Contemporary Art, Museums and Galleries, Who Cares?

Tuesday, November 2, 2010

As you approach Preston's Market Square, it’s hard to miss the stunning Neo-classical building which was designed by James Hibbert (1833-1903) to house the Harris Museum, Art Gallery and Library. 

As you walk into the grand 117 year old building, it is quiet, comfortable and engulfed in a history of its own. You're greeted with smiles from the art shop which leads to a cafe that is surrounds itself with exquisite artefacts. As you ascend the two storeys of the Museum, you will experience the story of Preston unfold before your eyes.

Harris Museum and Gallery is a host to several community engagement projects that strive to intrigue Preston’s diverse community through a wide range of local organisations on creative, tailor made workshops, projects, talks and tours. These projects are funded by Renaissance North West and are in association with six hub museums and galleries namely Manchester Art Gallery, Manchester Museum, Whitworth Gallery, Bolton Museum, Tullyhouse Museum and Harris Museum and Gallery.

A constant proportion of 16 million adults in England alone, visit museums on a yearly basis, said The National Survey of Culture, Leisure and Sport, Annual Report (2006).

Who Cares? is one such community project which explores the positive impact that museums and galleries can have on our lives. The research will be completed by 2011 but ongoing outcomes of this project can be seen in and around the museum.

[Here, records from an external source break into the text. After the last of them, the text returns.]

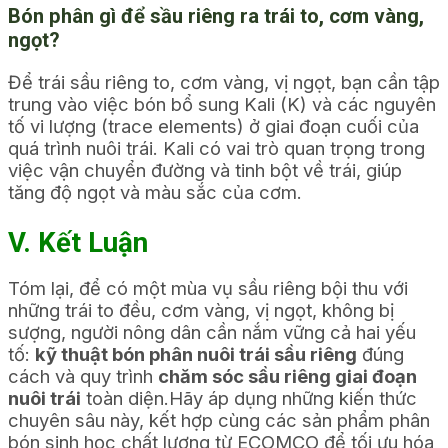
Bón phân gì để sầu riêng ra trái to, cơm vàng,
ngọt?
Để trái sầu riêng to, cơm vàng, vị ngọt, bạn cần tập
trung vào việc bón bổ sung Kali (K) và các nguyên
tố vi lượng (trace elements) ở giai đoạn cuối của
quá trình nuôi trái. Kali có vai trò quan trọng trong
việc vận chuyển đường và tinh bột về trái, giúp
tăng độ ngọt và màu sắc của cơm.
V. Kết Luận
Tóm lại, để có một mùa vụ sầu riêng bội thu với
những trái to đều, cơm vàng, vị ngọt, không bị
sượng, người nông dân cần nắm vững cả hai yếu
tố:
kỹ thuật bón phân nuôi trái sầu riêng
đúng
cách và quy trình
chăm sóc sầu riêng giai đoạn
nuôi trái
toàn diện.Hãy áp dụng những kiến thức
chuyên sâu này, kết hợp cùng các sản phẩm phân
bón sinh học chất lượng từ ECOMCO để tối ưu hóa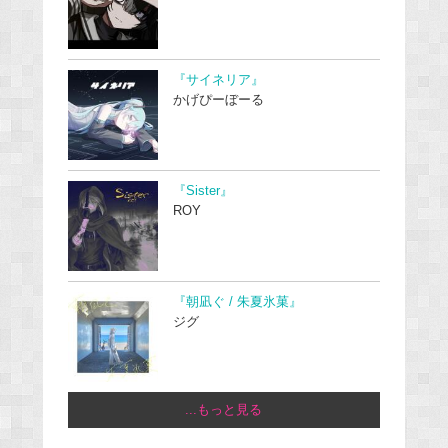
『サイネリア』
かげぴーぼーる
『Sister』
ROY
『朝凪ぐ / 朱夏氷菓』
ジグ
...もっと見る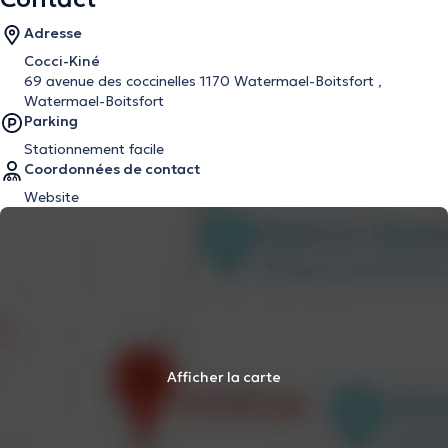
Adresse
Cocci-Kiné
69 avenue des coccinelles 1170 Watermael-Boitsfort ,
Watermael-Boitsfort
Parking
Stationnement facile
Coordonnées de contact
Website
Afficher la carte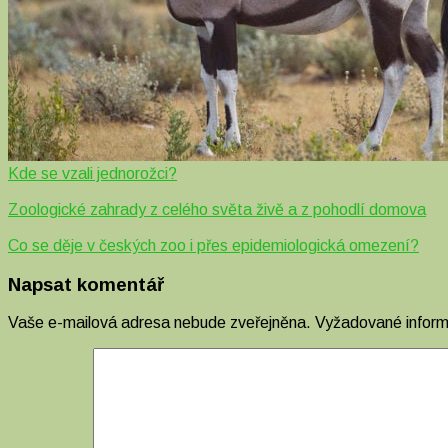
Kde se vzali jednorožci?
Zoologické zahrady z celého světa živě a z pohodlí domova
Co se děje v českých zoo i přes epidemiologická omezení?
Napsat komentář
Vaše e-mailová adresa nebude zveřejněna.
Vyžadované infor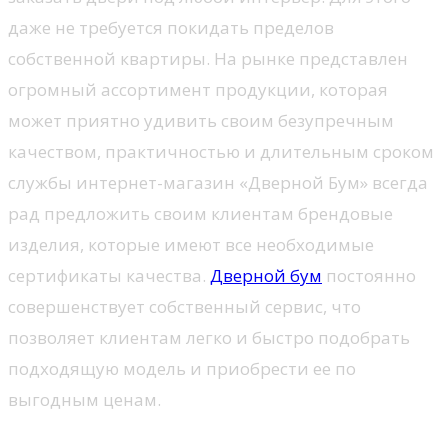
даже не требуется покидать пределов
собственной квартиры. На рынке представлен
огромный ассортимент продукции, которая
может приятно удивить своим безупречным
качеством, практичностью и длительным сроком
службы интернет-магазин «Дверной Бум» всегда
рад предложить своим клиентам брендовые
изделия, которые имеют все необходимые
сертификаты качества.
Дверной бум
постоянно
совершенствует собственный сервис, что
позволяет клиентам легко и быстро подобрать
подходящую модель и приобрести ее по
выгодным ценам.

“Who Cares? is a project that targets young adults and working people thereby trying to gauge how museums and galleries affects their well being,” said Kyra Milnes, Access and Inclusion Manager at Harris Art Gallery and Museum.

It includes several workshops and exhibitions such as Sharing and Learning: A Touching Experience, Fun, Food and Fabric, Stories of the World and Reminiscence sessions.

Sharing and Learning: A Touching Experience is a ceramics project in partnership with Galloway’s Society for the Blind and Coppull Parish Church School. 

“This project works towards educating the community in understanding that visual impairment is a disability and not an inability. Often, people with visual impairments are excluded from the making of art, so during this project young people were educated through working collaboratively with visually impaired adults to create ceramic artefacts,” said Viv Booth, Project Manager from Galloway’s.

Fun, Food and Fabric, a creative textile project in partnership with Sahara Preston’s African Caribbean Women’s Group, featured in the Embellished: the Art of Fabulous Fabrics exhibition in Harris.

Stories of the World is a graffiti project in collaboration with young people at Beneast Training Ltd, this will be featured as a part of the London 2012 Cultural Olympiad project for young people.

While, Reminiscence sessions involve a specialist team of volunteers, trained to facilitate reminiscence sessions on a monthly service to local care and rest homes. They take them themed boxes of Harris objects and artefacts out into the community and use them to trigger memories. 

Harris Museum and Library

Student opportunities to gain some experience

There’s a wide range of volunteering opportunities at the Harris, in all departments of the museum. “At the Harris, we always need volunteers to help the team develop the program, assist curators, aid with talks and tours and get involved in several projects,” said Milnes.

If you are student aged below 25 years, you could get involved in the ‘Young Harris-Youth Arts Group’ where you get to meet at least once a month and work on creative projects relating to the Harris using art, performance, poetry, animation and music.